Eating to gain size and mass is a juggling act between several
important nutritional states. Energy balance, or calories in and out,
is only one concept. You also need to focus on the acute effects of
what you eat on hormones, metabolism and energy storage.
The goal of eating to grow muscle mass is to maximize the muscle gain
to fat gain ratio. The worst case eating scenario for someone with
these goals is to have high blood levels of carbs, fats and insulin at
the same time.
Chronic levels of insulin are harmful to fat loss because they increase
the transport of fat into fat cells. If you always have high insulin
and high blood fats, your muscles will slow their intake of insulin and
excess fat and carbs will end up in your fat cells.
Before you decide to completely remove insulin from your diet, remember
that it can also be a very anabolic compound. It's responsible for the
carb and amino acid delivery that muscles need for growth and recovery.
Different types of nutrient combinations will produce different actions
on insulin.
HERE ARE SOME MEAL COMBINATIONS TO AVOID:
* Meals containing many fats and carbohydrates. This is the typical
western meal. This is the worst possible scenario for an unwanted
insulin surge.
*Meals high in carbs alone. Because the liver converts excess carbs
into fat, your blood profile will look like you just at a high fat meal
when in reality you ate carbs. High carb meals easily promote high
blood levels of fat, carbs and insulin too.
COMBINATION MEALS TO EMBRACE:
*Eatings protein with your carbs promotes the type of insulin release
you need to build muscle.

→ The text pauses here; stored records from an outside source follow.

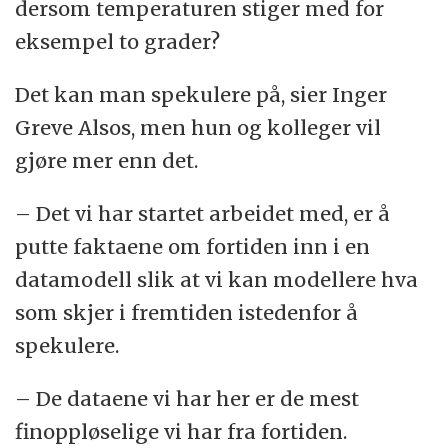
dersom temperaturen stiger med for
eksempel to grader?
Det kan man spekulere på, sier Inger
Greve Alsos, men hun og kolleger vil
gjøre mer enn det.
– Det vi har startet arbeidet med, er å
putte faktaene om fortiden inn i en
datamodell slik at vi kan modellere hva
som skjer i fremtiden istedenfor å
spekulere.
– De dataene vi har her er de mest
finoppløselige vi har fra fortiden.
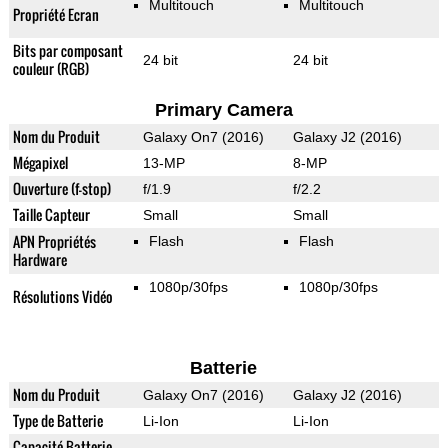
Multitouch
Multitouch
Propriété Ecran
Bits par composant
24 bit
24 bit
couleur (RGB)
Primary Camera
Nom du Produit
Galaxy On7 (2016)
Galaxy J2 (2016)
Mégapixel
13-MP
8-MP
Ouverture (f-stop)
f/1.9
f/2.2
Taille Capteur
Small
Small
APN Propriétés
Flash
Flash
Hardware
1080p/30fps
1080p/30fps
Résolutions Vidéo
Batterie
Nom du Produit
Galaxy On7 (2016)
Galaxy J2 (2016)
Type de Batterie
Li-Ion
Li-Ion
Capacité Batterie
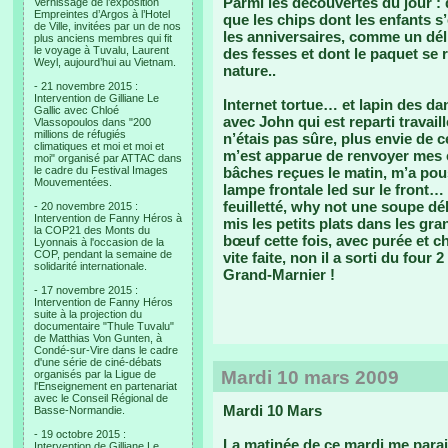
Parmi les découvertes du jour : 
Vernissage de l’exposition
Empreintes d’Argos à l’Hotel
que les chips dont les enfants s
de Ville, invitées par un de nos
les anniversaires, comme un dél
plus anciens membres qui fit
le voyage à Tuvalu, Laurent
des fesses et dont le paquet se
Weyl, aujourd’hui au Vietnam.
nature..
- 21 novembre 2015 :
Intervention de Gilliane Le
Internet tortue… et lapin des dan
Gallic avec Chloé
avec John qui est reparti travail
Vlassopoulos dans "200
millions de réfugiés
n’étais pas sûre, plus envie de 
climatiques et moi et moi et
m’est apparue de renvoyer mes c
moi" organisé par ATTAC dans
le cadre du Festival Images
bâches reçues le matin, m’a pous
Mouvementées.
lampe frontale led sur le front… 
feuilletté, why not une soupe dél
- 20 novembre 2015 :
Intervention de Fanny Héros à
mis les petits plats dans les gran
la COP21 des Monts du
bœuf cette fois, avec purée et c
Lyonnais à l'occasion de la
COP, pendant la semaine de
vite faite, non il a sorti du fou
solidarité internationale.
Grand-Marnier !
- 17 novembre 2015 :
Intervention de Fanny Héros
suite à la projection du
documentaire "Thule Tuvalu"
de Matthias Von Gunten, à
Condé-sur-Vire dans le cadre
d'une série de ciné-débats
Mardi 10 mars 2009
organisés par la Ligue de
l'Enseignement en partenariat
avec le Conseil Régional de
Mardi 10 Mars
Basse-Normandie.
- 19 octobre 2015 :
La matinée de ce mardi me parai
Intervention de Gilliane Le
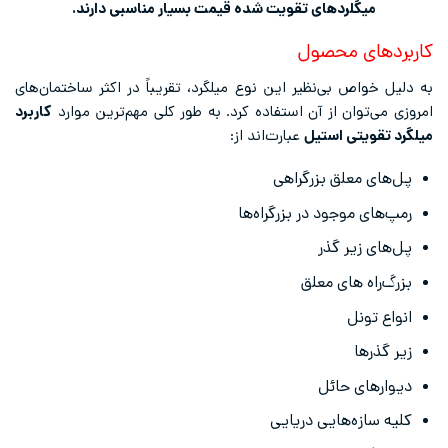
میگلردهای تقویت شده قیمت بسیار مناسبی دارند.
کاربردهای محصول
به دلیل خواص بی‌نظیر این نوع میلگرد، تقریباً در اکثر ساختمان‌های
امروزی می‌توان از آن استفاده کرد. به طور کلی مهم‌ترین موارد
کاربرد
میلگرد تقویتی استیل
عبارت‌اند از:
پل‌های معلق بزرگراهی
رمپ‌های موجود در بزرگراه‌ها
پل‌های زیر گذر
بزرگ‌راه های معلق
انواع تونل
زیر گذرها
دیوارهای حائل
کلیه سازه‌هایی دریایی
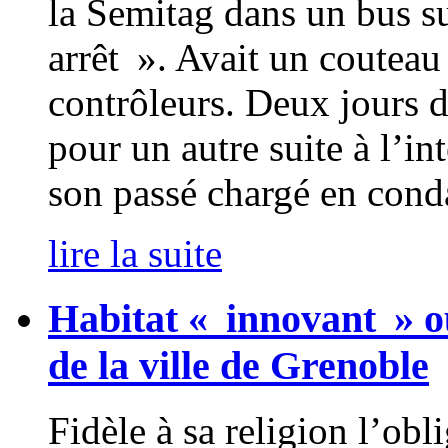
la Semitag dans un bus s
arrêt ». Avait un couteau 
contrôleurs. Deux jours d
pour un autre suite à l’int
son passé chargé en cond
lire la suite
Habitat « innovant » o
de la ville de Grenoble
Fidèle à sa religion l’obl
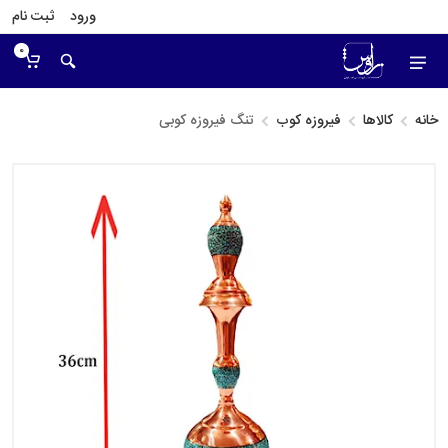
ورود
ثبت نام
0
خانه
کالاها
فیروزه کوب
تنگ فیروزه کوبی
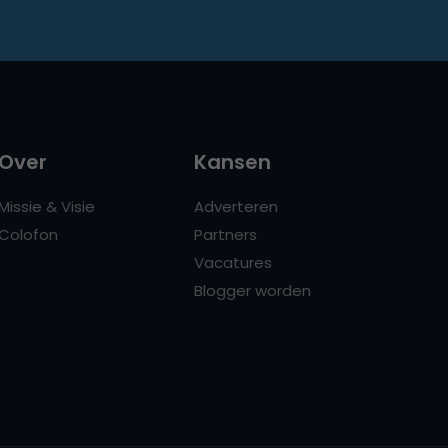
Over
Kansen
Missie & Visie
Adverteren
Colofon
Partners
Vacatures
Blogger worden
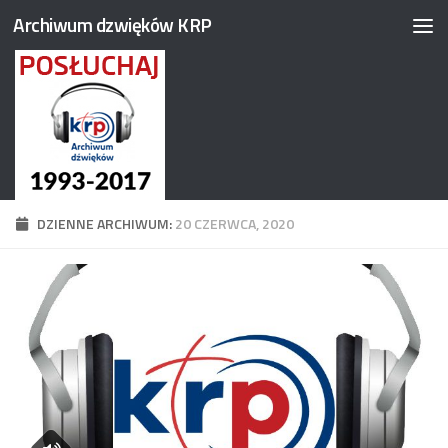
Archiwum dzwięków KRP
Przejdź do treści
DZIENNE ARCHIWUM:
20 CZERWCA, 2020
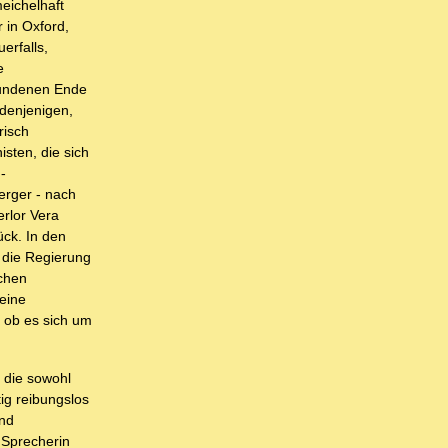
eichelhaft
 in Oxford,
erfalls,
e
bundenen Ende
 denjenigen,
risch
isten, die sich
-
erger - nach
rlor Vera
ück. In den
r die Regierung
schen
 eine
 ob es sich um
 die sowohl
ig reibungslos
und
r Sprecherin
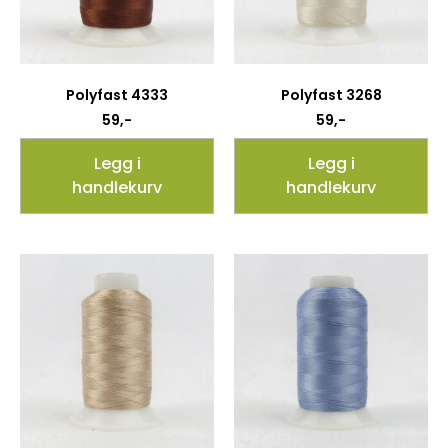
Polyfast 4333
Polyfast 3268
59
,-
59
,-
Legg i
Legg i
handlekurv
handlekurv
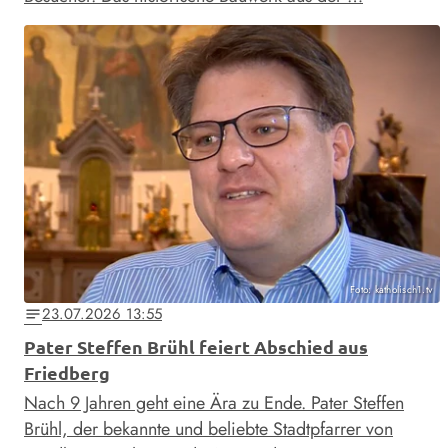
Foto: katholisch1.tv
23.07.2026 13:55
notes
Pater Steffen Brühl feiert Abschied aus
Friedberg
Nach 9 Jahren geht eine Ära zu Ende. Pater Steffen
Brühl, der bekannte und beliebte Stadtpfarrer von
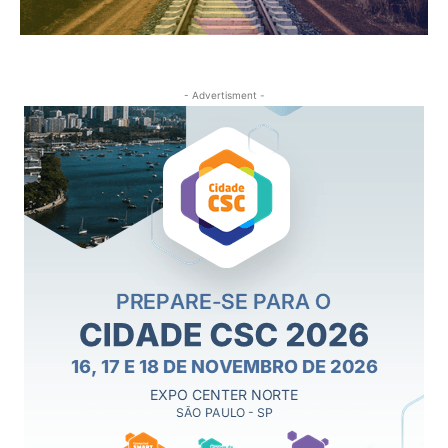
- Advertisment -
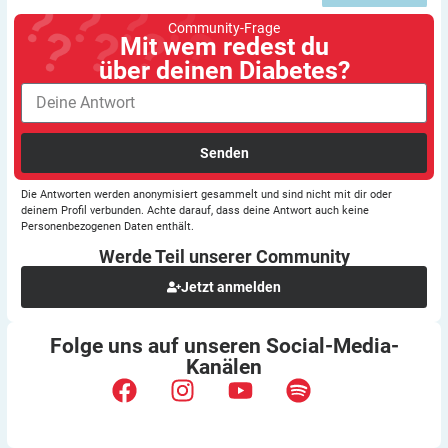
Community-Frage
Mit wem redest du
über deinen Diabetes?
Senden
Die Antworten werden anonymisiert gesammelt und sind nicht mit dir oder
deinem Profil verbunden. Achte darauf, dass deine Antwort auch keine
Personenbezogenen Daten enthält.
Werde Teil unserer
Community
Jetzt anmelden
Folge uns auf unseren
Social-Media-
Kanälen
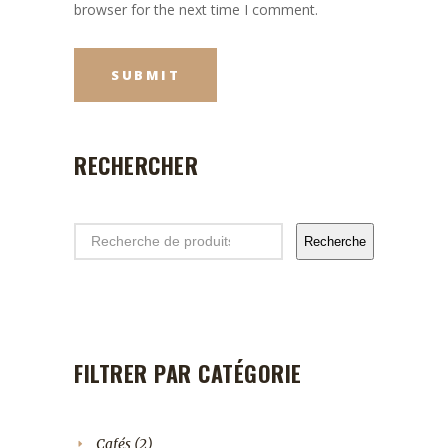
browser for the next time I comment.
RECHERCHER
Search
Recherche
FILTRER PAR CATÉGORIE
2
Cafés
2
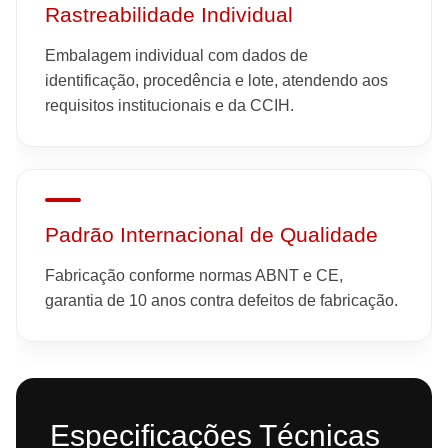
Rastreabilidade Individual
Embalagem individual com dados de
identificação, procedência e lote, atendendo aos
requisitos institucionais e da CCIH.
Padrão Internacional de Qualidade
Fabricação conforme normas ABNT e CE,
garantia de 10 anos contra defeitos de fabricação.
Especificações Técnicas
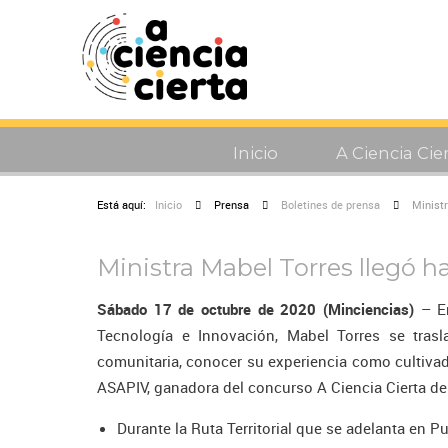
Inicio
A Ciencia Cie
Está aquí:
Inicio
Prensa
Boletines de prensa
Minist
Ministra Mabel Torres llegó 
Sábado 17 de octubre de 2020 (Minciencias)
– En
Tecnología e Innovación, Mabel Torres se tras
comunitaria, conocer su experiencia como cultivad
ASAPIV, ganadora del concurso A Ciencia Cierta de
Durante la Ruta Territorial que se adelanta en P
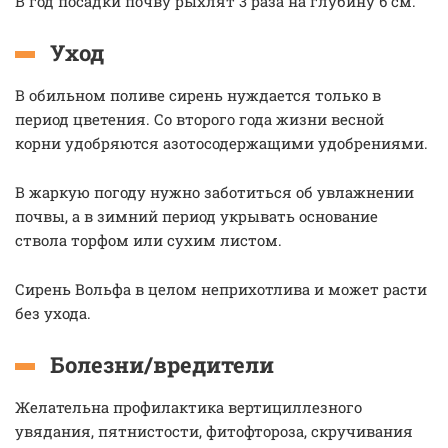
В год посадки почву рыхлят 3 раза на глубину 6 см.
Уход
В обильном поливе сирень нуждается только в
период цветения. Со второго года жизни весной
корни удобряются азотосодержащими удобрениями.
В жаркую погоду нужно заботиться об увлажнении
почвы, а в зимний период укрывать основание
ствола торфом или сухим листом.
Сирень Вольфа в целом неприхотлива и может расти
без ухода.
Болезни/вредители
Желательна профилактика вертициллезного
увядания, пятнистости, фитофтороза, скручивания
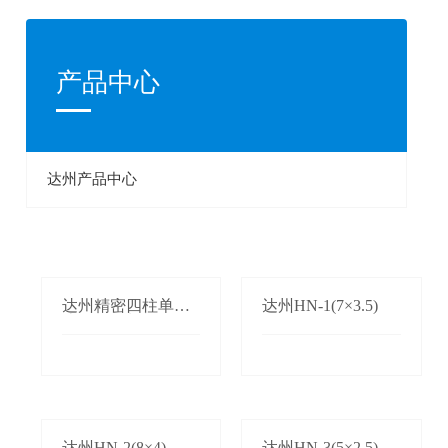
产品中心
达州产品中心
达州精密四柱单双
达州HN-1(7×3.5)
边自动送料机
达州HN-2(8×4)
达州HN-3(5×2.5)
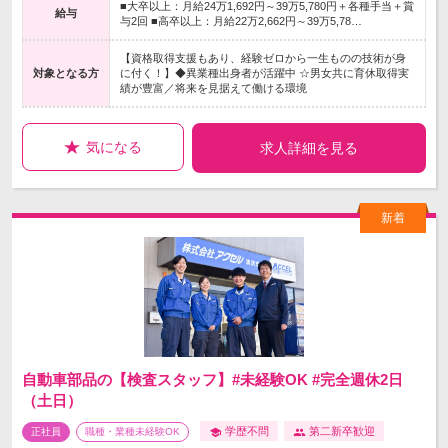
■大卒以上：月給24万1,692円～39万5,780円＋各種手当＋賞
給与
与2回 ■高卒以上：月給22万2,662円～39万5,78…
【資格取得支援もあり、経験ゼロから一生ものの技術が身
対象となる方
に付く！】◆異業種出身者が活躍中 ☆男女共に育休取得実
績が豊富／将来を見据えて働ける環境
気になる
求人詳細を見る
自動車部品の【検査スタッフ】#未経験OK #完全週休2日
（土日）
学歴不問
第二新卒歓迎
正社員
職種・業種未経験OK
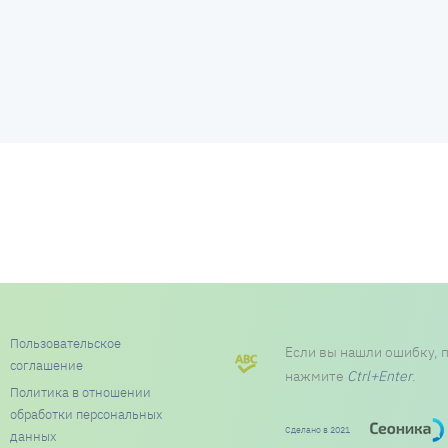
Пользовательское
Если вы нашли ошибку, 
соглашение
нажмите
Ctrl+Enter
.
Политика в отношении
обработки персональных
Сделано в 2021
данных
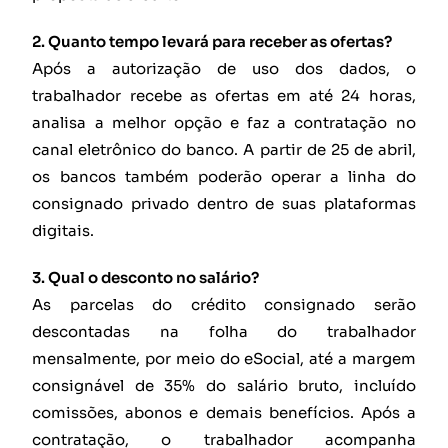
2. Quanto tempo levará para receber as ofertas?
Após a autorização de uso dos dados, o
trabalhador recebe as ofertas em até 24 horas,
analisa a melhor opção e faz a contratação no
canal eletrônico do banco. A partir de 25 de abril,
os bancos também poderão operar a linha do
consignado privado dentro de suas plataformas
digitais.
3. Qual o desconto no salário?
As parcelas do crédito consignado serão
descontadas na folha do trabalhador
mensalmente, por meio do eSocial, até a margem
consignável de 35% do salário bruto, incluído
comissões, abonos e demais benefícios. Após a
contratação, o trabalhador acompanha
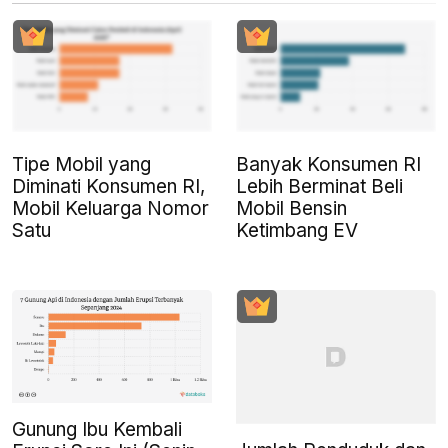
Tipe Mobil yang
Banyak Konsumen RI
Diminati Konsumen RI,
Lebih Berminat Beli
Mobil Keluarga Nomor
Mobil Bensin
Satu
Ketimbang EV
Gunung Ibu Kembali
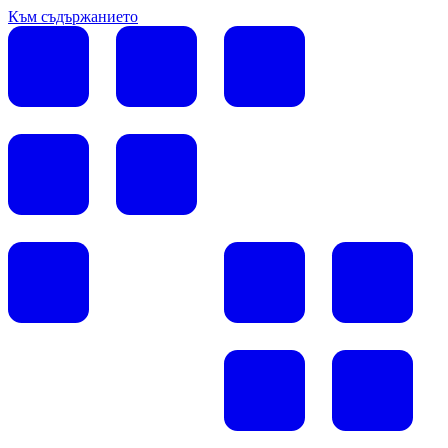
Към съдържанието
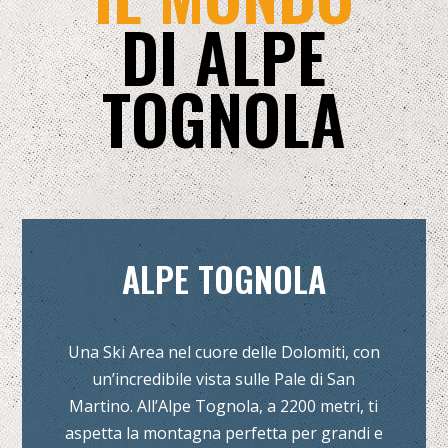
DI ALPE
TOGNOLA
ALPE TOGNOLA
Una Ski Area nel cuore delle Dolomiti, con
un’incredibile vista sulle Pale di San
Martino. All’Alpe Tognola, a 2200 metri, ti
aspetta la montagna perfetta per grandi e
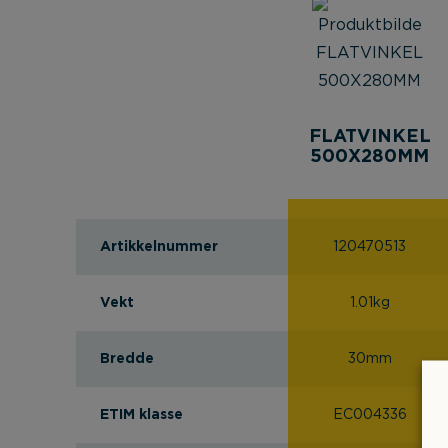
FLATVINKEL
500X280MM
Artikkelnummer
120470513
Vekt
1.01kg
Bredde
30mm
ETIM klasse
EC004336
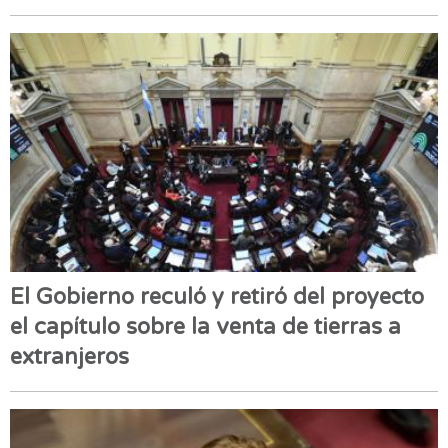
El Gobierno reculó y retiró del proyecto
el capítulo sobre la venta de tierras a
extranjeros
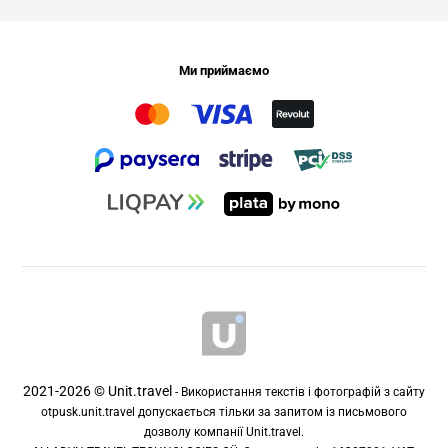
Ми приймаємо
2021-2026 © Unit.travel
- Використання текстів і фотографій з сайту
otpusk.unit.travel допускається тільки за запитом із письмового
дозволу компанії Unit.travel.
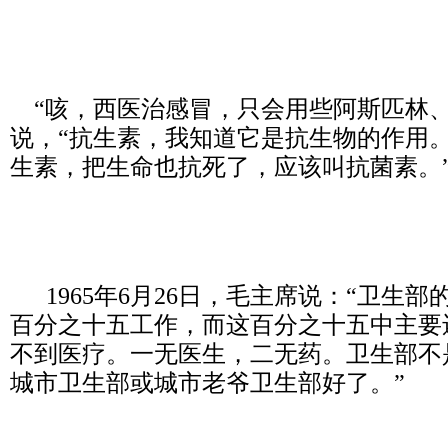
“咳，西医治感冒，只会用些阿斯匹林、
说，“抗生素，我知道它是抗生物的作用
生素，把生命也抗死了，应该叫抗菌素。
1965年6月26日，毛主席说：“卫生
百分之十五工作，而这百分之十五中主要
不到医疗。一无医生，二无药。卫生部不
城市卫生部或城市老爷卫生部好了。”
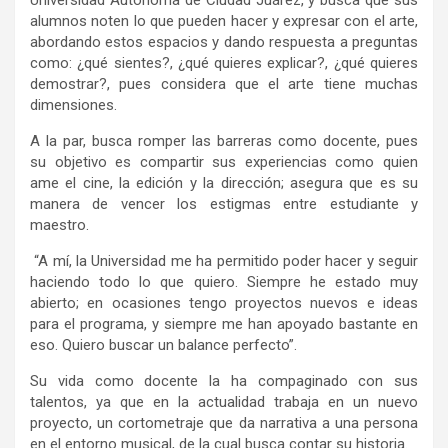
alumnos noten lo que pueden hacer y expresar con el arte,
abordando estos espacios y dando respuesta a preguntas
como: ¿qué sientes?, ¿qué quieres explicar?, ¿qué quieres
demostrar?, pues considera que el arte tiene muchas
dimensiones.
A la par, busca romper las barreras como docente, pues
su objetivo es compartir sus experiencias como quien
ame el cine, la edición y la dirección; asegura que es su
manera de vencer los estigmas entre estudiante y
maestro.
“A mí, la Universidad me ha permitido poder hacer y seguir
haciendo todo lo que quiero. Siempre he estado muy
abierto; en ocasiones tengo proyectos nuevos e ideas
para el programa, y siempre me han apoyado bastante en
eso. Quiero buscar un balance perfecto”.
Su vida como docente la ha compaginado con sus
talentos, ya que en la actualidad trabaja en un nuevo
proyecto, un cortometraje que da narrativa a una persona
en el entorno musical, de la cual busca contar su historia.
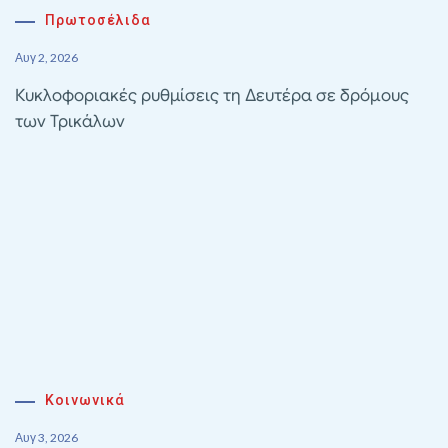
Πρωτοσέλιδα
Αυγ 2, 2026
Κυκλοφοριακές ρυθμίσεις τη Δευτέρα σε δρόμους
των Τρικάλων
Κοινωνικά
Αυγ 3, 2026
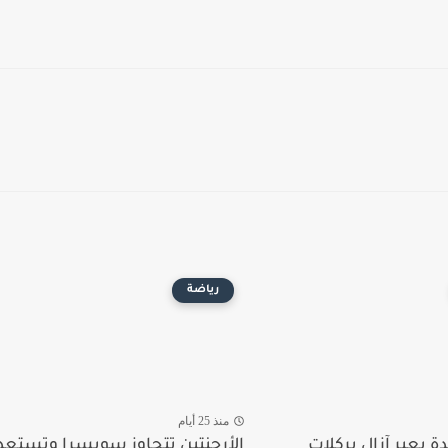
رياضة
منذ 25 أيام
ة يعبر آزال بركلات
الأرجنتين تتجاوز سويسرا وتستعد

If you eat some protein with each meal you
will remain in a more anabolic state all day long. This meal
combination is especially effective as a post workout meal, but you
should try to eat some protein with each meal.
*Eat meals containing protein and fat, but minimal carbs. Although it's
desirable to remain anabolic and create an insulin spike a few times a
day, as well as during the post workout meal, most of your meals should
not involve a lot of carbs. This was discussed in relation to insulin
spikes and prevention of fat burning. Protein, healthy fats and lower
carbs release energy and amino acids without causing great lipolysis
thus preventing insulin spikes. Also, after meals with higher fat and
lower carbs the body shifts to greater fat burning as an energy source
versus carbs. Basically, you'll be burning fat for fuel and storing
carbs in the muscles as glycogen.
INNDIVIDUAL DIFFERENCES:
* To keep blood sugar levels normal and fat loss optimal it is usually
recommended that most people eat six smaller meals about 2-3 hour
apart. For training purposes split three meals into protein and carb
meals and three into protein and healthy fat meals. You will have to
experiment a little with the exact amounts of carbs, protein and fats
to get your best ratios.
*There are many factors that can govern your response to these
nutrients including insulin and glucose tolerance. Insulin sensitivity
seems to be the most relevant factor regarding how the body handles
carbs. If you are extremely sensitive, even small amounts of carbs will
give small surges of insulin which will act anabolically to create
muscle growth. Those with lower insulin sensitivity can eat large
amounts of carbs with insulin levels well beyond the anabolic state and
into the fat promoting state.
Here's a pop quiz:
A. Most people succeed in their workouts well enough to grow in size, but often fall short with their nutritional efforts.
B. Most people follow proper nutritional plans for growth, but they don't train hard enough to grow.
Many of you may lean towards B, but A has proven more true than B. What
you eat can double your success at growing size and mass in the
weightroom. It's all about knowing the physiological effects nutrients
such as carbs, proteins and fats have on hormones, metabolism and
energy storage mechanisms of your body.